「忠義に死す 島津豊久」(近衛 龍春著 角川書店 2019年2月1日初版発行)を読みました。
島津家15代当主島津貴久には4人の男子がいました。その内の3人が正室の子で、長男が義久、次男が義弘、3男が歳久です。もう一人は側室の子で4男の家久です。
島津家15代当主島津貴久の嫡男の島津義久が16代当主となりますが、この本は、その頃の時代を中心に扱ったものです。
なお、この本の題名に出てくる「島津豊久」なる人物は、島津貴久の4男の島津家久の長男のことです。
島津豊久は、父島津家久とともに「沖田畷(おきたなわて)」の戦い(龍造寺隆信との戦い)に出陣します。豊久にとっては初陣でした。
その後も、戦名人と言われた父に従い、数々の戦場に赴き、父に見習って、多くの手柄を立て、九州統一に尽力します。
しかし、島津家は、九州統一を間近にして、豊臣秀吉に降伏することになります。なお、豊臣秀吉軍が引き揚げる際に開かれた饗応の席に招かれた家久は、何者かによって毒殺されてしまいます。
豊久は、毒殺したのは16代当主の義久ではないかと疑いますが、確証がありません。その後、豊久は、同じく戦名人と言われた叔父の島津義弘を父とも思い、島津家当主とも思って私淑します。なお、豊久は、秀吉から、父家久の領地であった日向の佐土原を安堵され、島津家から独立した大名となっています。
その後は、秀吉の命で、義弘等とともに在京することが多くなります。
文禄・慶長の役では、義弘とともに朝鮮半島に赴き苦労を共にします。
秀吉没後、関ヶ原の戦いが生じますが、島津義弘、日向の佐土原の城主の豊久は、西軍につきます。

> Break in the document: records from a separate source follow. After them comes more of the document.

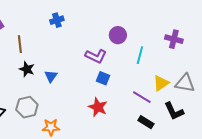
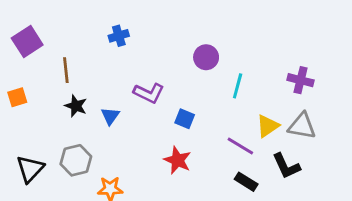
purple cross: (174, 39) -> (301, 80), moved
purple L-shape: (96, 56) -> (149, 93), moved

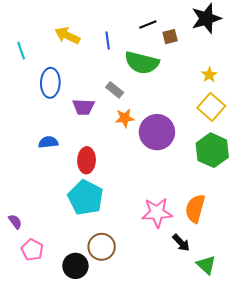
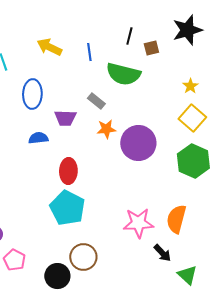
black line: (148, 24) -> (129, 36), turned -54
blue semicircle: (48, 142) -> (38, 138), moved

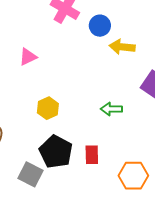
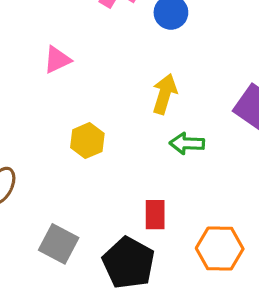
yellow arrow: (122, 47) -> (165, 94), moved, turned 100
black pentagon: (56, 152) -> (129, 263), moved

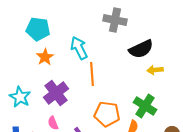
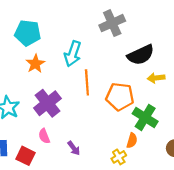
gray cross: (115, 20) -> (112, 23), turned -35
cyan arrow: (79, 48) -> (73, 54), turned -135
orange pentagon: (107, 114) -> (120, 97), moved

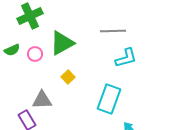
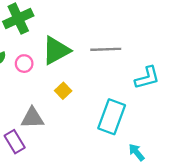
gray line: (113, 31) -> (106, 49), moved
cyan L-shape: (126, 58) -> (147, 78), moved

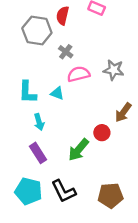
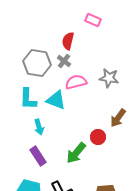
red semicircle: (63, 16) -> (68, 41), moved
gray hexagon: (37, 30) -> (37, 63), moved
cyan triangle: (57, 93) -> (56, 100), size x1.5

ご承知のとおり、関ヶ原の戦いは東軍の勝利に終わるわけですが、その際、負けた西軍の中では、島津軍のみが関ヶ原の真っ只中に取り残されてしまうわけですね。
その時、島津軍は、群がる敵中を突破し、島津義弘を何としても郷里の薩摩に帰そうと考えたわけですね。それが有名な「島津の退き口」というものですね。
その際、豊久は殿(しんがり)を努め、みごと義弘を薩摩に帰すことに貢献することになりますが、その時に壮絶な最期を遂げてしまいます。